Wall Street: Fabulous recovery rally
The S&P 500 and Nasdaq Composite rose sharply on Thursday after a euphoric inflation number. Some are now calling for the end-of-year rally, others are warning against completely exaggerated expectations.
US inflation eased somewhat in October. That doesn’t mean that there is no more inflation — but Wall Street investors care little about that in the short term. They euphorically received “the positive news” on Thursday and grabbed risky securities like they hadn’t in a long time.
Because of euphoria: Huge price gains
In this context, the S&P 500 index rose by 5.5 percent, the technology-heavy Nasdaq Composite by an incredible 7.4 percent, the yield on ten-year government bonds has fallen significantly and the dollar has gained more than two percent against the Swiss franc over the course of the day lost.
While experts are warning of a hard landing for the American economy, pointing out that consumers are less willing to spend due to depleted savings, citing increasing credit card debt and falling real estate prices and fearing the full impact of monetary tightening in the coming months, speculative investors seem to be one thing above all to have in mind: the year-end rally. “Inflation is over and stock prices will rise,” predicts the well-known “Wall Street professor” Jeremy Siegel.
The bulls are banking on the year-end rally
While the extremely optimistic man would rather focus on value-oriented and high-dividend stocks and recommends that investors hold both value and growth stocks in a balanced portfolio, events on the markets are dominated in the short term by massive price gains in papers that had been badly damaged in the last few weeks. Market technicians explain this by saying that speculative traders and hedge funds had to “turn around” their positions. In other words, they initially bought back values for which they had bet on falling prices in the past due to rising interest rates or weak operational development – and recently they are betting on a price boom similar to that during the pandemic.

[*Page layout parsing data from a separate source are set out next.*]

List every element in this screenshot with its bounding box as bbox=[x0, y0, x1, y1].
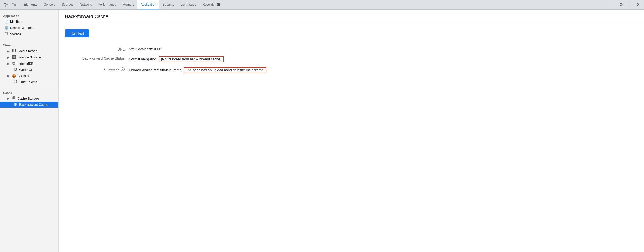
local-storage-icon bbox=[12, 49, 16, 53]
expand-session-storage-icon[interactable]: ▶ bbox=[7, 56, 10, 59]
sidebar-section-storage: Storage bbox=[0, 41, 58, 48]
sidebar-item-web-sql[interactable]: Web SQL bbox=[0, 67, 58, 73]
more-options-icon[interactable]: ⋮ bbox=[626, 1, 633, 9]
sidebar-item-manifest[interactable]: 📄 Manifest bbox=[0, 19, 58, 25]
sidebar-item-trust-tokens[interactable]: Trust Tokens bbox=[0, 79, 58, 85]
tab-lighthouse[interactable]: Lighthouse bbox=[177, 0, 199, 9]
back-forward-cache-icon bbox=[13, 103, 18, 107]
url-row: URL http://localhost:5000/ bbox=[65, 47, 638, 51]
page-title: Back-forward Cache bbox=[65, 14, 638, 19]
svg-point-13 bbox=[14, 80, 17, 81]
run-test-button[interactable]: Run Test bbox=[65, 29, 89, 37]
svg-point-2 bbox=[5, 32, 8, 33]
session-storage-icon bbox=[12, 55, 16, 60]
sidebar-item-session-storage[interactable]: ▶ Session Storage bbox=[0, 54, 58, 61]
svg-point-11 bbox=[13, 62, 15, 63]
svg-rect-0 bbox=[12, 3, 14, 6]
actionable-value: UnloadHandlerExistsInMainFrame The page … bbox=[129, 67, 266, 73]
sidebar-divider-2 bbox=[0, 87, 58, 87]
actionable-highlight: The page has an unload handler in the ma… bbox=[184, 67, 266, 73]
cookies-icon: 🍪 bbox=[12, 74, 16, 78]
tab-console[interactable]: Console bbox=[40, 0, 59, 9]
tab-security[interactable]: Security bbox=[159, 0, 177, 9]
sidebar-item-back-forward-cache[interactable]: Back-forward Cache bbox=[0, 102, 58, 108]
cache-status-value: Normal navigation (Not restored from bac… bbox=[129, 56, 224, 62]
devtools-controls bbox=[2, 1, 18, 9]
svg-point-12 bbox=[14, 68, 17, 69]
storage-app-icon bbox=[4, 32, 9, 36]
cache-storage-icon bbox=[12, 96, 16, 100]
separator bbox=[615, 2, 615, 7]
tab-application[interactable]: Application bbox=[137, 0, 159, 9]
tab-performance[interactable]: Performance bbox=[95, 0, 119, 9]
sidebar-item-storage-app[interactable]: Storage bbox=[0, 31, 58, 37]
tab-elements[interactable]: Elements bbox=[21, 0, 40, 9]
sidebar-section-cache: Cache bbox=[0, 89, 58, 95]
content-header: Back-forward Cache bbox=[59, 10, 644, 23]
service-workers-icon: ⚙️ bbox=[4, 26, 9, 30]
trust-tokens-icon bbox=[13, 80, 18, 84]
svg-point-15 bbox=[14, 103, 17, 104]
settings-icon[interactable]: ⚙ bbox=[617, 1, 625, 9]
tab-recorder[interactable]: Recorder 🎥 bbox=[199, 0, 224, 9]
actionable-help-icon[interactable]: ? bbox=[121, 67, 125, 71]
inspect-icon[interactable] bbox=[2, 1, 10, 9]
url-label: URL bbox=[65, 47, 129, 51]
sidebar-item-local-storage[interactable]: ▶ Local Storage bbox=[0, 48, 58, 54]
sidebar-section-application: Application bbox=[0, 12, 58, 19]
url-value: http://localhost:5000/ bbox=[129, 47, 161, 51]
info-table: URL http://localhost:5000/ Back-forward … bbox=[65, 47, 638, 73]
content-body: Run Test URL http://localhost:5000/ Back… bbox=[59, 23, 644, 84]
svg-rect-3 bbox=[12, 49, 15, 52]
sidebar-divider-1 bbox=[0, 39, 58, 39]
actionable-row: Actionable ? UnloadHandlerExistsInMainFr… bbox=[65, 67, 638, 73]
svg-rect-1 bbox=[14, 4, 16, 6]
sidebar: Application 📄 Manifest ⚙️ Service Worker… bbox=[0, 10, 59, 252]
tab-list: Elements Console Sources Network Perform… bbox=[21, 0, 614, 9]
main-area: Application 📄 Manifest ⚙️ Service Worker… bbox=[0, 10, 644, 252]
tab-memory[interactable]: Memory bbox=[119, 0, 137, 9]
expand-indexed-db-icon[interactable]: ▶ bbox=[7, 62, 10, 65]
expand-local-storage-icon[interactable]: ▶ bbox=[7, 50, 10, 53]
cache-status-highlight: (Not restored from back-forward cache) bbox=[159, 56, 224, 62]
sidebar-item-cache-storage[interactable]: ▶ Cache Storage bbox=[0, 95, 58, 102]
expand-cache-storage-icon[interactable]: ▶ bbox=[7, 97, 10, 100]
cache-status-row: Back-forward Cache Status Normal navigat… bbox=[65, 56, 638, 62]
cache-status-label: Back-forward Cache Status bbox=[65, 56, 129, 60]
sidebar-item-cookies[interactable]: ▶ 🍪 Cookies bbox=[0, 73, 58, 79]
tab-bar: Elements Console Sources Network Perform… bbox=[0, 0, 644, 10]
sidebar-item-service-workers[interactable]: ⚙️ Service Workers bbox=[0, 25, 58, 31]
web-sql-icon bbox=[13, 68, 18, 72]
svg-rect-7 bbox=[12, 56, 15, 59]
content-panel: Back-forward Cache Run Test URL http://l… bbox=[59, 10, 644, 252]
close-icon[interactable]: ✕ bbox=[634, 1, 642, 9]
expand-cookies-icon[interactable]: ▶ bbox=[7, 74, 10, 77]
manifest-icon: 📄 bbox=[4, 20, 9, 24]
tab-network[interactable]: Network bbox=[77, 0, 95, 9]
indexed-db-icon bbox=[12, 62, 16, 66]
toolbar-right: ⚙ ⋮ ✕ bbox=[614, 1, 642, 9]
svg-point-14 bbox=[13, 97, 15, 98]
tab-sources[interactable]: Sources bbox=[59, 0, 77, 9]
sidebar-item-indexed-db[interactable]: ▶ IndexedDB bbox=[0, 61, 58, 67]
actionable-label: Actionable ? bbox=[65, 67, 129, 71]
device-toggle-icon[interactable] bbox=[10, 1, 18, 9]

In fact, stocks of asset managers such as Invesco and T.Rowe Price were among the big daily gainers on Thursday, gaining more than 16% on the assumption that their businesses will be better off than they have been in the past. Otherwise, the papers from well-known companies such as Caesars Entertainment, Etsy, Mohawk Industries, Autodesk, Nvidia, AMD, On Semiconductor, Carnival, Match, Amazon and Moody’s were also among the most sought-after.

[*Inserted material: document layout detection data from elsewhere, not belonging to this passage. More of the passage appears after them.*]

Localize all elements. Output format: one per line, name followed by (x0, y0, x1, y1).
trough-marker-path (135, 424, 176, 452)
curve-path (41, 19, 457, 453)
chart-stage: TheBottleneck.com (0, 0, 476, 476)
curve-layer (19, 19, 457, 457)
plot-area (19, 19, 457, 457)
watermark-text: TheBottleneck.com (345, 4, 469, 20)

Speculative values in demand
On the Nasdaq, Marvell Technology, Atlassian, ASML, Zsacler, Zoom Video, Docusign and Datadog rose by up to 16%, although some of the names are among the favorite stocks of speculative investors such as Cathie Wood and although their operational performance measured against the Assessments can be critically questioned. This is reminiscent of the exaggerated euphoria in the cheap money phase and in the course of earlier price rallies, although interest rates are now significantly higher than they were then and although the American Federal Reserve is also significantly reducing its balance sheet and thus taking money out of circulation.
However, investors have seen this situation before. In August, for example, the Labor Department reported lower-than-expected inflation, sending stocks higher and yields lower until speculative optimism evaporated with the inflation report that followed. Some observers are reminded of the bursting of the tech bubble 20 years ago, when investors repeatedly grabbed shares in the downtrend in hopes of a turnaround.

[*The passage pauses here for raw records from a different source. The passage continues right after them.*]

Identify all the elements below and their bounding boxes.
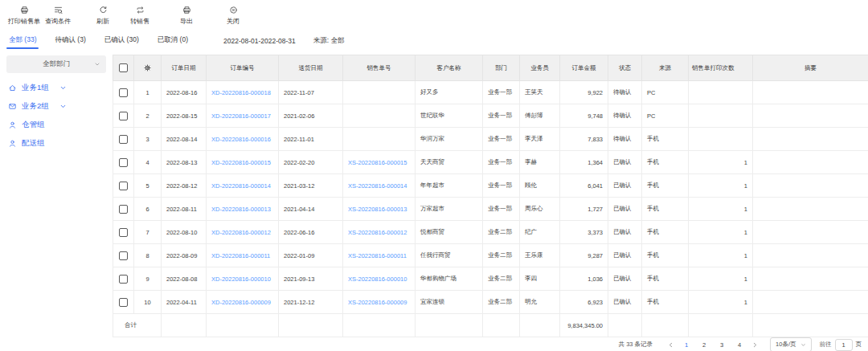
column-header-customer[interactable]: 客户名称 [416,55,483,81]
column-header-sales-no[interactable]: 销售单号 [343,55,416,81]
sales-no-link[interactable]: XS-20220816-000015 [348,159,407,166]
table-row: 32022-08-14XD-20220816-0000162022-11-01华… [113,128,868,151]
order-no-link[interactable]: XD-20220816-000011 [211,252,270,259]
column-header-dept[interactable]: 部门 [483,55,520,81]
row-checkbox[interactable] [119,251,128,260]
column-header-amount[interactable]: 订单金额 [560,55,608,81]
column-header-status[interactable]: 状态 [608,55,642,81]
tab-all[interactable]: 全部 (33) [8,32,37,50]
sales-no-link[interactable]: XS-20220816-000012 [348,229,407,236]
sidebar-item-delivery-group[interactable]: 配送组 [0,135,113,152]
page-size-select[interactable]: 10条/页 [770,337,811,351]
order-no-link[interactable]: XD-20220816-000009 [211,299,271,306]
toolbar-button-print-sales-order[interactable]: 打印销售单 [8,6,40,26]
table-row: 92022-08-08XD-20220816-0000102021-09-13X… [113,267,868,291]
close-circle-icon [229,6,238,14]
select-all-checkbox[interactable] [119,63,128,72]
column-header-delivery-date[interactable]: 送货日期 [279,55,343,81]
row-checkbox[interactable] [119,158,128,167]
printer-icon [20,6,29,14]
cell-customer: 宜家连锁 [416,291,483,314]
sales-no-link: XS-20220816-000013 [343,198,416,221]
sidebar-item-sales-group-2[interactable]: 业务2组 [0,98,113,115]
column-header-source[interactable]: 来源 [642,55,689,81]
tab-pending-confirm[interactable]: 待确认 (3) [54,32,86,50]
order-table-area: 订单日期 订单编号 送货日期 销售单号 客户名称 部门 业务员 订单金额 状态 … [113,55,868,351]
row-checkbox[interactable] [119,275,128,284]
row-checkbox[interactable] [119,88,128,97]
sidebar-item-warehouse-group[interactable]: 仓管组 [0,116,113,133]
table-row: 62022-08-11XD-20220816-0000132021-04-14X… [113,198,868,221]
column-header-print-count[interactable]: 销售单打印次数 [689,55,753,81]
cell-source: 手机 [642,244,689,267]
cell-customer: 华润万家 [416,128,483,151]
row-checkbox[interactable] [119,298,128,307]
sales-no-link[interactable]: XS-20220816-000013 [348,206,407,213]
cell-seq: 2 [134,104,162,128]
tab-cancelled[interactable]: 已取消 (0) [157,32,189,50]
toolbar-button-refresh[interactable]: 刷新 [96,6,109,26]
row-checkbox[interactable] [119,135,128,144]
date-range-filter[interactable]: 2022-08-01-2022-08-31 [223,37,296,45]
column-header-summary[interactable]: 摘要 [753,55,868,81]
sales-no-link[interactable]: XS-20220816-000011 [348,252,407,259]
chevron-right-icon [751,341,759,349]
page-button-4[interactable]: 4 [733,341,746,349]
order-no-link[interactable]: XD-20220816-000010 [211,275,271,283]
cell-dept: 业务二部 [483,221,520,244]
next-page-button[interactable] [751,341,759,349]
sales-no-link [343,104,416,128]
row-checkbox[interactable] [119,228,128,237]
page-button-2[interactable]: 2 [698,341,710,349]
column-header-order-date[interactable]: 订单日期 [162,55,207,81]
order-no-link[interactable]: XD-20220816-000014 [211,182,271,190]
column-header-order-no[interactable]: 订单编号 [207,55,279,81]
column-header-salesman[interactable]: 业务员 [520,55,560,81]
cell-print-count: 1 [689,267,753,291]
cell-order-date: 2022-08-11 [162,198,207,221]
order-no-link: XD-20220816-000017 [207,104,279,128]
row-checkbox[interactable] [119,205,128,214]
user-icon [8,120,17,129]
toolbar-button-transfer-to-sales[interactable]: 转销售 [130,6,149,26]
prev-page-button[interactable] [667,341,674,349]
department-select[interactable]: 全部部门 [6,55,106,73]
row-checkbox[interactable] [119,112,128,120]
order-no-link[interactable]: XD-20220816-000018 [211,89,271,96]
chevron-down-icon[interactable] [59,84,67,92]
page-button-3[interactable]: 3 [715,341,728,349]
sales-no-link[interactable]: XS-20220816-000014 [348,182,407,190]
source-filter[interactable]: 来源: 全部 [313,36,345,46]
order-no-link: XD-20220816-000013 [207,198,279,221]
toolbar-button-export[interactable]: 导出 [180,6,193,26]
order-no-link[interactable]: XD-20220816-000015 [211,159,271,166]
order-no-link[interactable]: XD-20220816-000017 [211,112,271,120]
order-no-link[interactable]: XD-20220816-000013 [211,206,271,213]
sidebar-item-label: 仓管组 [22,120,45,130]
cell-customer: 世纪联华 [416,104,483,128]
record-count: 共 33 条记录 [619,341,653,349]
row-checkbox[interactable] [119,182,128,190]
sidebar-item-sales-group-1[interactable]: 业务1组 [0,80,113,96]
cell-dept: 业务二部 [483,291,520,314]
goto-page-input[interactable] [835,339,853,351]
select-caret-icon [800,342,806,348]
cell-order-date: 2022-08-15 [162,104,207,128]
chevron-down-icon[interactable] [59,103,67,110]
cell-delivery-date: 2021-12-12 [279,291,343,314]
cell-dept: 业务一部 [483,128,520,151]
order-no-link[interactable]: XD-20220816-000016 [211,136,271,143]
sales-no-link[interactable]: XS-20220816-000009 [348,299,407,306]
cell-dept: 业务一部 [483,151,520,174]
tab-confirmed[interactable]: 已确认 (30) [104,32,140,50]
user-icon [8,139,17,148]
cell-print-count: 1 [689,291,753,314]
page-button-1[interactable]: 1 [680,341,693,349]
order-no-link[interactable]: XD-20220816-000012 [211,229,271,236]
column-settings-button[interactable] [143,63,152,72]
toolbar-button-query-conditions[interactable]: 查询条件 [45,6,71,26]
cell [113,291,134,314]
toolbar-button-close[interactable]: 关闭 [227,6,240,26]
sales-no-link[interactable]: XS-20220816-000010 [348,275,407,283]
table-row: 52022-08-12XD-20220816-0000142021-03-12X… [113,174,868,198]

Is that consistent with the higher interest rates?
Assuming that inflation is persistent and interest rates remain high, then interest rates will remain high for an extended period of time and the valuation paradigm based on this will differ significantly from that in 2019. Valuations would have to remain low or even fall if it were to should come a recession with rising unemployment and falling earnings. In fact, a security is not automatically cheap if its price has fallen by 60 percent. Because maybe it was just completely overpriced before.